In Oldham v QBE, the court construed the ICAEW minimum terms as providing that, if it is determined that the claim is not covered by the policy, an insured must reimburse defence costs which have been advanced by insurers. This decision provides some helpful clarification about the operation of ICAEW when coverage disputes are at issue, although matters may not be over yet as Mr Oldham has been granted permission to appeal.
We have summarised the background and key points below.

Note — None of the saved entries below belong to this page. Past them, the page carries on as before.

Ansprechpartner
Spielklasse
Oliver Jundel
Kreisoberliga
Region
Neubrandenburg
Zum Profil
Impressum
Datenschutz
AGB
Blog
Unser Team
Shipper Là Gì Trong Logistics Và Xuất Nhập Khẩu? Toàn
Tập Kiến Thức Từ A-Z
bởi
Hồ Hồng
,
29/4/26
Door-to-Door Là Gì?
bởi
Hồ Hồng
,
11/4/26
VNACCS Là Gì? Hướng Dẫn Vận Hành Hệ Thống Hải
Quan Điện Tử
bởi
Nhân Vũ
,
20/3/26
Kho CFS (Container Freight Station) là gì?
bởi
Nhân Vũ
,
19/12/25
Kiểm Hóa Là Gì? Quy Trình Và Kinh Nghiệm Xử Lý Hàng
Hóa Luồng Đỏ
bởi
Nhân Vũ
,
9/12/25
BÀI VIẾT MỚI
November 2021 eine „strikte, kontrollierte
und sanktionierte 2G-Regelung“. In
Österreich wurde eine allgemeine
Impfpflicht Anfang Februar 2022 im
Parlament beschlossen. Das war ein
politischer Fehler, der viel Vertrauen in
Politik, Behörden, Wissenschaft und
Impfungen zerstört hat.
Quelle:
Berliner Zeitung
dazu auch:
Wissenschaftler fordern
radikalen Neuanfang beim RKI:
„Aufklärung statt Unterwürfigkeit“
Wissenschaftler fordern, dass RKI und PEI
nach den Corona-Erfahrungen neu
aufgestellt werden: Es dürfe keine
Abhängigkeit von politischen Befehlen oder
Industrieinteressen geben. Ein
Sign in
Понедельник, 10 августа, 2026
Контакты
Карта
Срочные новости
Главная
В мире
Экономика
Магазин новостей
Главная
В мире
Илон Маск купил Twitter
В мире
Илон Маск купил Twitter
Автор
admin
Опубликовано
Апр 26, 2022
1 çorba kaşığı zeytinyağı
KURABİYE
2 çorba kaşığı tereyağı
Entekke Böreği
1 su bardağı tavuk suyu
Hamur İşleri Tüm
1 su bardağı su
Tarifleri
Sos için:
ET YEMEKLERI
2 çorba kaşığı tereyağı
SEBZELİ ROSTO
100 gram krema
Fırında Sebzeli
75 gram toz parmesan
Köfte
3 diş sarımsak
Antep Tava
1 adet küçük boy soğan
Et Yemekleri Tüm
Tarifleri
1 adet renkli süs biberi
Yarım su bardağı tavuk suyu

Mr Oldham was an insolvency practitioner, and subject to a judgment arising out of his involvement in the administration of an insolvent company in 2008 and 2009. His Professional Indemnity Policy for the relevant period was subject to ICAEW minimum terms. He made a claim under the policy in October 2014. Insurers declined cover on the basis that he had received notice of the claim in 2011 prior to inception of the policy, but agreed to fund defence costs pending a decision in respect of the coverage dispute.
QBE indicated that it would seek to recover the defence costs if its declinature of cover was upheld.
Mr Oldham was unsuccessful in the High Court proceedings, which are presently stayed and under appeal. Defence costs, funded by QBE, amounted to some £44,000. The arbitrator of the coverage dispute subsequently determined that Mr Oldham was not covered by the Policy, awarded Insurers costs of the arbitration, and also issued a second award holding that Insurers were entitled to reimbursement of the High Court defence costs from Mr Oldham.
The applications giving rise to this decision involved challenges under s.68 and/or s.69 of the Arbitration Act 1996 to several aspects of the awards.
Mr Oldham challenged the decision that QBE was entitled to reimbursement of the defence costs which it had funded, on the basis that as a matter of law QBE had no entitlement under the terms of the Policy to recover them, or alternatively that the arbitrator had not given Mr Oldham a fair opportunity to address the question.
ICAEW clause 10.2 provides that “In the event of any [coverage] dispute…..the Insured and the Insurers agree that Insurers will advance Defence Costs and indemnify the Insured in accordance with [the indemnification provisions of ICAEW] pending resolution of any such dispute."
Mr Oldham argued that the clause did not expressly provide for any “claw-back” and that the phrase “pending resolution of the dispute” should be interpreted only to mean “until” resolution. The court disagreed, for several reasons. All that was needed to trigger clause 10.2 was an assertion of a right to cover (no matter how ill-founded). Mr Oldham’s intepretation would mean that an insured could obtain non-refundable cover for defence costs simply by making that assertion, which was an “unbusinesslike consequence”. Indeed, on Mr Oldham’s reasoning, the interpretation would have to apply to the indemnity for liability itself, which the court considered to be “absurd”. The court found that “the natural conclusion…is that the payment [under clause 10.2] is to be provisional and subject to repayment in the event that the dispute is resolved in favour of there being no coverage”.
Costs of the arbitration
Mr Oldham also challenged the arbitrator’s award of the costs of the arbitration. He argued that he had not been given a reasonable opportunity to address costs arguments.
The court agreed with him on this point, and remitted the issue back to the arbitrator for further consideration. Although it did not have to conclude the issue, it is of interest that the court had some sympathy with Mr Oldham’s position that if he is successful in the underlying proceedings as to liability, the issue of cover would essentially be moot (as the claimant would pay the defence costs), such that the coverage arbitration was arguably held prematurely and costs may have been incurred unnecessarily. Insurers may wish to consider the timing of such disputes, and continue to reserve their position on coverage until the liability trial has been finally determined (including any appeals).